Can the non-blocking communication be implemented with Linux PIPE to embody the concept of Micro Service?
When trying to build a machine learning API, it is often offered at a small efficiency and PoC level. If you do not want to wrap it in http (s) and make it REST, if it works on Linux, is PIPE good? ?
One of the difficulties especially when designing APIs for machine learning is that the APIs for models and data are quite large in image size. It's not as lightweight as a typical web service API built with golang, so it can be difficult or difficult to communicate with infrastructure people through regular API practices.
If you're trying to adapt to http microservices so far, why not do something similar with PIPE?
Although it is possible to conclude from the conclusion, various ingenuity is required.
The good thing about microservices APIs is that there are REST rules to manage the state through communication and to handle them beautifully. You can do something good if you keep this, but this practice does not extend to the Linux PIPE concept.
In many cases, PIPE itself is often realized by independently moving each IO in the order of input-> output, and is often not based on the idea of outputting one output immediately according to one input is. (Some hacks exist)
In Python, you can launch various programs from Python and handle them.
By specifying subprocess.PIPE for the input and output of the started program, it is possible to communicate with the started Python
For example, in the following example, grep is started from Python, and the data of a, b, c, d is input, and only the data of a specific condition is filtered.
from subprocess import Popen
from subprocess import PIPE
inputs = '''
a,10
b,20
c,30
'''
with Popen(['grep', 'b'], stdin=PIPE, stdout=PIPE) as proc:
with proc.stdin as stdin:
stdin.write(bytes(inputs+'\n', 'utf8'))
with proc.stdout as stdout:
print(stdout.read().decode('utf8').strip())
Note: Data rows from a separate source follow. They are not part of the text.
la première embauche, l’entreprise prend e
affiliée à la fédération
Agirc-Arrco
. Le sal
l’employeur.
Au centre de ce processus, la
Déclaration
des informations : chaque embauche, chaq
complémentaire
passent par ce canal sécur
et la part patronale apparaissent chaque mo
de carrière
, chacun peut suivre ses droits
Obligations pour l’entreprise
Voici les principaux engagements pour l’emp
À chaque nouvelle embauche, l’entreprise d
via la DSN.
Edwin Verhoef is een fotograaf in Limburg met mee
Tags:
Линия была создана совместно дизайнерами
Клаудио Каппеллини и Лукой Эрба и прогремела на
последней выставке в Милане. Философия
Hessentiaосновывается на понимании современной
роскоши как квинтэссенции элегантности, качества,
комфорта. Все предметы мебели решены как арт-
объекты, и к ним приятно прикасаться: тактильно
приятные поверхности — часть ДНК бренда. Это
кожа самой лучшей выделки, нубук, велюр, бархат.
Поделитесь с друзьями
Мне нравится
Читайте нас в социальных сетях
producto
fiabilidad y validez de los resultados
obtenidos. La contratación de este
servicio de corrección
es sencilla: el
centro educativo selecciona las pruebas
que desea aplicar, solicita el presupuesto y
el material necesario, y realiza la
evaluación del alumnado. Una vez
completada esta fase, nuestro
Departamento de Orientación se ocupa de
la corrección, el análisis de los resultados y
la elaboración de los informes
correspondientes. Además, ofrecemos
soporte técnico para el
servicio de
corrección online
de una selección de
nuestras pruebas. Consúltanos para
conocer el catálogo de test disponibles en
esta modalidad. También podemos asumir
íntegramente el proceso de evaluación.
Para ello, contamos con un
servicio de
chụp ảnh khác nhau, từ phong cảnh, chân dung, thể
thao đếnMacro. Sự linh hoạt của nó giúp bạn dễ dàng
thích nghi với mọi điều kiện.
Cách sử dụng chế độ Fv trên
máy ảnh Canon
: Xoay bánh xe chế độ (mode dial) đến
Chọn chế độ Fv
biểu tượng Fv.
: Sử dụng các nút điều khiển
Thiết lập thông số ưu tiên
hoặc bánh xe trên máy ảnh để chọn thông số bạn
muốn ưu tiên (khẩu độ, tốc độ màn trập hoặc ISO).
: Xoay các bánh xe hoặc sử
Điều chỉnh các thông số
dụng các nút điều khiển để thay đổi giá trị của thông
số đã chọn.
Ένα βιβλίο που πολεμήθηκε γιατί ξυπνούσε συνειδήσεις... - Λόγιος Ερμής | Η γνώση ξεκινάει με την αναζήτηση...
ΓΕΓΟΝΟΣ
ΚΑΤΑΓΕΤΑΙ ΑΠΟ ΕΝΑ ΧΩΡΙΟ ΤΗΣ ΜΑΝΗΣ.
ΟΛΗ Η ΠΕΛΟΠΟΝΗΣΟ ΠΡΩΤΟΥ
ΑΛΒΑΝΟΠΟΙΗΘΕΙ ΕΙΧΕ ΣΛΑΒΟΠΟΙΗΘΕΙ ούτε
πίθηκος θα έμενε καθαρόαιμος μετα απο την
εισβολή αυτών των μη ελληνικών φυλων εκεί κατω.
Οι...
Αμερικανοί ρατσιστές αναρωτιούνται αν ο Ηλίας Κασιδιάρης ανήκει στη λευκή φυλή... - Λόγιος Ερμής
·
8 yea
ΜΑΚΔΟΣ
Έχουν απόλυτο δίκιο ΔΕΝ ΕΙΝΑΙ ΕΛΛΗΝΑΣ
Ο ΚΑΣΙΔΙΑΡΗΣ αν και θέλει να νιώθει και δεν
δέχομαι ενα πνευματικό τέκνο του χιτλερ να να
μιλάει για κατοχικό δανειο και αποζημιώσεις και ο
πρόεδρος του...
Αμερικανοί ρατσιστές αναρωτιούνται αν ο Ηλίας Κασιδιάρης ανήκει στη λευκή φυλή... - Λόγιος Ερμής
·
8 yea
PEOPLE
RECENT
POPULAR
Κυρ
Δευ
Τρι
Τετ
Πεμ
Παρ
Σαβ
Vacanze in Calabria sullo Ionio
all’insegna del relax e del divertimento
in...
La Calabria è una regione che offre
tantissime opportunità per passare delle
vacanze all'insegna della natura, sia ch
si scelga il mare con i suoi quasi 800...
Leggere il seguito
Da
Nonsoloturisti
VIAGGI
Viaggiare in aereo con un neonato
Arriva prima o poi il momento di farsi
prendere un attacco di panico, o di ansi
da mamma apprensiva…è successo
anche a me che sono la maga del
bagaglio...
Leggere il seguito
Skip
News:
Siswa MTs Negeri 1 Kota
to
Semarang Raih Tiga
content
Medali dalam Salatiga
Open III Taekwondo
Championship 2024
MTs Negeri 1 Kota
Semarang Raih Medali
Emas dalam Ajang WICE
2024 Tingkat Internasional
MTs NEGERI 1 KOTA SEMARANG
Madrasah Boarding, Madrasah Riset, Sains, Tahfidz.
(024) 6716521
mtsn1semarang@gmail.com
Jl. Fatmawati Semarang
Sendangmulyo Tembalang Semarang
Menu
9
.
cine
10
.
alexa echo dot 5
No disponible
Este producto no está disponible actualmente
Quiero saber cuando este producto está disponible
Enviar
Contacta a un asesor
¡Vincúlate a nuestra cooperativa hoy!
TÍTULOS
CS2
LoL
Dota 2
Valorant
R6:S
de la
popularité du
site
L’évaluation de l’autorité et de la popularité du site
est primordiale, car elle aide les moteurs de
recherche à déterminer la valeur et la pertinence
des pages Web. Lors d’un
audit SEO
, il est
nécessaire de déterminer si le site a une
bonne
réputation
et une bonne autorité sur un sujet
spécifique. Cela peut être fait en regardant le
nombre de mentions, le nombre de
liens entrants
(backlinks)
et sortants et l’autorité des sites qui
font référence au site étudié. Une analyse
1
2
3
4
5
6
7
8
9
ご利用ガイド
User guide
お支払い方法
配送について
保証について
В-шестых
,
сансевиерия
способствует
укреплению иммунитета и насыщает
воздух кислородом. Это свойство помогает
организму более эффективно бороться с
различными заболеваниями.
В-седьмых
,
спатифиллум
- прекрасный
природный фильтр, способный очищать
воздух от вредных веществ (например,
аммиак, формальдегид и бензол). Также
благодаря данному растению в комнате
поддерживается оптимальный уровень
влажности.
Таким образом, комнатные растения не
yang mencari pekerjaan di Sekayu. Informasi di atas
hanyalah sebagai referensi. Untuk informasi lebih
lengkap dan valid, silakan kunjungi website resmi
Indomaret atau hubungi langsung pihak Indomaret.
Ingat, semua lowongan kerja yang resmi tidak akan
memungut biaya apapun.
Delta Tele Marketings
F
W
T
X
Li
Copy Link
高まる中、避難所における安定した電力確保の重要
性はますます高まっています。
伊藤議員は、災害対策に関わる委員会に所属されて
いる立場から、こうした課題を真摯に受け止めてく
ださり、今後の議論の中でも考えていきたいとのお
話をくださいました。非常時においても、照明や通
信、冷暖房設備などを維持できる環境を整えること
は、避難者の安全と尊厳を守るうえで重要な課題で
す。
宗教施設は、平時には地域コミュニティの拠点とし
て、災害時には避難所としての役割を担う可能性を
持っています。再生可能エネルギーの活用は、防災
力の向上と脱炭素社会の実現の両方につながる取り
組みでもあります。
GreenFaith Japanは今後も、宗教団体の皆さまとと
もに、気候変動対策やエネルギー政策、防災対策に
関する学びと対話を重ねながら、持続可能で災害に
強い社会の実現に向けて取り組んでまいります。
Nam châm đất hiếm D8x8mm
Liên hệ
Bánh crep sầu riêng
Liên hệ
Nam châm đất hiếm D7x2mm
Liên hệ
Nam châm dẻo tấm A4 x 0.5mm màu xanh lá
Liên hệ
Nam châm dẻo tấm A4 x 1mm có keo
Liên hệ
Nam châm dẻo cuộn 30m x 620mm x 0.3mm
This output looks like this
$ python3 sample01.py
b,20
STDIN, STDOUT, etc. are expected to work synchronously in Python, and ordinary simple code cannot read and write at the same time.
I wrote it with asyncio with Python 3.7.4, but it seems that the behavior such as blocking may not be reproducible, and PIPE support does not seem to be enough yet.
There is often such a drawing in the example in PIPE, and it looks as if it can communicate in both directions, but it is incorrect....
In practice, blocking can occur (but most often) after writing in proc.stdin
, and this is what this looks like.
To solve this problem, you need to write a little special.
Introducing code that performs two-way operations of reading and writing asynchronously for a child process started from the parent process Python by using the Python os
library
#!/usr/bin/env python3
import time
from subprocess import Popen
from subprocess import PIPE
from concurrent.futures import ProcessPoolExecutor as PPE
from concurrent.futures import ThreadPoolExecutor as TPE
import sys
import os
def reader(fd):
tmp = b''
while True:
bc = os.read(fd, 1)
if not bc:
break
if bc != bytes('\n', 'utf8'):
tmp += bc
else:
print('scanned', tmp.decode('utf8').strip(), end='\n', flush=True)
tmp = b''
def writer(fd):
crypt_shakespear = open('./crypt_shakespear.txt').read()
for i in range(0, len(crypt_shakespear), 128):
for ch in crypt_shakespear[i:i+128]:
os.write(fd, bytes(ch, 'utf8'))
os.write(fd, bytes('\n', 'utf8'))
os.sync()
time.sleep(0.5)
def driver(arg):
func, fd = arg
r = func(fd)
return r
def main():
proc = Popen(['docker', 'run', '-i', 'pipe_api'],
stdin=PIPE,
stdout=PIPE)
stdout = proc.stdout
stdin = proc.stdin
with PPE(max_workers=16) as exe:
for r in exe.map(driver, [(writer, stdin.fileno()), (reader, stdout.fileno())]):
r
stdin.close()
main()
What I am doing is that both need to run both to read and write stdin and stdout asynchronously, so the thread and multiprocessing libraries operate the write function and the read function, respectively. The function is invoked in parallel in the main statement.
At this time, take out the file descriptor of this pipe, as in proc.stdin.fileno ()
, proc.stdout.fileno ()
, and read and write with os.write
, os.read
And can work asynchronously.
In this example, PyTorch models that have been trained to break the code are thrown into a docker machine learning interface that has the function of inferring and breaking the code as one line, one data.
The decrypted data comes back over multiple lines.